Zeyun Yu (left) and Sandeep Gopalakrishnan

Health professionals treating non-healing wounds rely heavily on comparing photos taken at each patient visit to track the healing trajectory. But 2D pictures offer limited information about the wound, and care is interrupted when patients skip or cannot make regular appointments.

“When I ask colleagues who work with these patients, ‘What are the tools that you use to characterize the wound?’ they say they use manual methods to collect wound data using a ruler and Q-tip,” said Sandeep Gopalakrishnan, an assistant professor in the UWM College of Nursing.

Gopalakrishnan and Zeyun Yu in the College of Engineering & Applied Science teamed up to develop a smartphone-based digital platform that could help clinicians improve treatment and accelerate healing.

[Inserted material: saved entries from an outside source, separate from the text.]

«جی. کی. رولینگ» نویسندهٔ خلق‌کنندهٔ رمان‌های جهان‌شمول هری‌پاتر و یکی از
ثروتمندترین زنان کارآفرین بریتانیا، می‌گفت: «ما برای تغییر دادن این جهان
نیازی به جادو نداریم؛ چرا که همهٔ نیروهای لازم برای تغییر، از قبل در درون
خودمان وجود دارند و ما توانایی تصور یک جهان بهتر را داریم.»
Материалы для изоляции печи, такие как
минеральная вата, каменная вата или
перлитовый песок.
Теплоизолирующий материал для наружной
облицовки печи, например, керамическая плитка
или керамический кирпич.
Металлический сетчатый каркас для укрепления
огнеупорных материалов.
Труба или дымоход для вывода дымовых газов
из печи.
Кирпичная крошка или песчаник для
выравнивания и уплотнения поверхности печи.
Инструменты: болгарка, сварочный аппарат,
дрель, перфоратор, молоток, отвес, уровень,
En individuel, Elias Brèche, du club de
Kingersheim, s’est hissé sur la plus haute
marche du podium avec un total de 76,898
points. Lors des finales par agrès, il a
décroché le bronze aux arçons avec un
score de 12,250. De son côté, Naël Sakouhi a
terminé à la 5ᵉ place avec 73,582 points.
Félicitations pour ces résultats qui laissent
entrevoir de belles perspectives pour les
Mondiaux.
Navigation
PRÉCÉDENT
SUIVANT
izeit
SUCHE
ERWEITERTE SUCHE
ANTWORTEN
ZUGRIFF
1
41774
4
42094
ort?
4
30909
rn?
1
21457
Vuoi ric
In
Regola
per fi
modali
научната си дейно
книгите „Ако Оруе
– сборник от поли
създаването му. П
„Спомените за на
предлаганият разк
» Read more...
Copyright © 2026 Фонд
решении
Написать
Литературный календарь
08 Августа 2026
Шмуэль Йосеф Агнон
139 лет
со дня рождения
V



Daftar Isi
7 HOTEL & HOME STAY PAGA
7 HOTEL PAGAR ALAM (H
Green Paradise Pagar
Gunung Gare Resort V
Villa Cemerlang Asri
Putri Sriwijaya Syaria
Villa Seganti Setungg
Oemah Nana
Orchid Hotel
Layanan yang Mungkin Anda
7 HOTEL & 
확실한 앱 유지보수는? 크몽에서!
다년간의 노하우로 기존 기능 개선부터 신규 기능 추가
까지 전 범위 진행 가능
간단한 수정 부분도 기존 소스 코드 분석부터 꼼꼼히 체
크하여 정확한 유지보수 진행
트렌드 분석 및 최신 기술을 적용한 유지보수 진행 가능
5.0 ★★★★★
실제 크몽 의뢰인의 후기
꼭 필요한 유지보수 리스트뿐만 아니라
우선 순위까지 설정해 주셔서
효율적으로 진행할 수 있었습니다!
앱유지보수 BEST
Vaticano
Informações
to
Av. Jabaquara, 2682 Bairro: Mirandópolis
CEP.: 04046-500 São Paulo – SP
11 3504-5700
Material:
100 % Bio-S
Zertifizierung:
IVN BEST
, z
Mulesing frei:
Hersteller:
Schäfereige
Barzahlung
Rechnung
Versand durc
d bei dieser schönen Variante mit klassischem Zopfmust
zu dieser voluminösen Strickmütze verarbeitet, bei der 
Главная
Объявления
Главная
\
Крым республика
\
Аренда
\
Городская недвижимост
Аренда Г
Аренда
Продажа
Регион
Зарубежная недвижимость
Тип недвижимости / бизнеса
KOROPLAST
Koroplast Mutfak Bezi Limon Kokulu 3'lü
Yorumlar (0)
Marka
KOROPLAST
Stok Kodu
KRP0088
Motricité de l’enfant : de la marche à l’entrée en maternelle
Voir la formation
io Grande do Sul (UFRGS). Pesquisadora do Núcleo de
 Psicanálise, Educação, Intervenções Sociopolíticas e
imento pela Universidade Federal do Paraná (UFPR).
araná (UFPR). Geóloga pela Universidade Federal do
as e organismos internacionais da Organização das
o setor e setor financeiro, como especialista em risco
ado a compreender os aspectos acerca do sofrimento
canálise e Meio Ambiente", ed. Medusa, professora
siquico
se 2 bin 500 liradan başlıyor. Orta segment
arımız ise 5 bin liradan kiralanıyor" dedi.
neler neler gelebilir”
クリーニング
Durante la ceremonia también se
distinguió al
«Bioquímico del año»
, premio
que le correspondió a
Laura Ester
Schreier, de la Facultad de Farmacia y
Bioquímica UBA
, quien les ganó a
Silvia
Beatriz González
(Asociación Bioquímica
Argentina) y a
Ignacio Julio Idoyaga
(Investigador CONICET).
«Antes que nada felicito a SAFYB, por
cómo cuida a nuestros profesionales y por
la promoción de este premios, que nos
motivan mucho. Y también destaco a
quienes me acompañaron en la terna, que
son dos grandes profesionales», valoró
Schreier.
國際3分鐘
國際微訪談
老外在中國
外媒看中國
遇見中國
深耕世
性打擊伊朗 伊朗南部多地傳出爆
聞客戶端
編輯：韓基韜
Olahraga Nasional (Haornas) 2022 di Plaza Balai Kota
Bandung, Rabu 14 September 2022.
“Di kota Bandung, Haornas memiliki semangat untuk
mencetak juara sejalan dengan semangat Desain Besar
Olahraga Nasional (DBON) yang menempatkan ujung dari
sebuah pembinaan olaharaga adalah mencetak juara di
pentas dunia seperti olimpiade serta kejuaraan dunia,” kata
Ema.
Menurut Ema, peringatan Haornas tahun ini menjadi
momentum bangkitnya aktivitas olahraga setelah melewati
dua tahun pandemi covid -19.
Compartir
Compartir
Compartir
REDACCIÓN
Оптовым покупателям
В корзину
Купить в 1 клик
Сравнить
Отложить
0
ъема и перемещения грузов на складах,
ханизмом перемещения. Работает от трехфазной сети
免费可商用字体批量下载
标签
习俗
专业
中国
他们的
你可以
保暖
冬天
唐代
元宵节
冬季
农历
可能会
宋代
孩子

First, they created an app that patients and caregivers can use to capture wound photos themselves at home. Algorithms using artificial intelligence (AI) could then process the images and provide clinicians with accurate information on the healing characteristics.

I-Corps program helps

To determine whether to commercialize their app, Gopalakrishnan and Yu participated in the UWM-administered I-Corps Program, which teaches academic researchers how to turn discoveries in the lab into products and startups. Through I-Corps, which is supported by the National Science Foundation, the two interviewed scores of potential users of the technology to zero in on clinicians’ top needs.

In the process, they met Milwaukee physician Jeffrey Niezgoda, a recognized wound care expert at AZH Wound and Vascular Centers. Niezgoda suggested ways to expand their initial business idea.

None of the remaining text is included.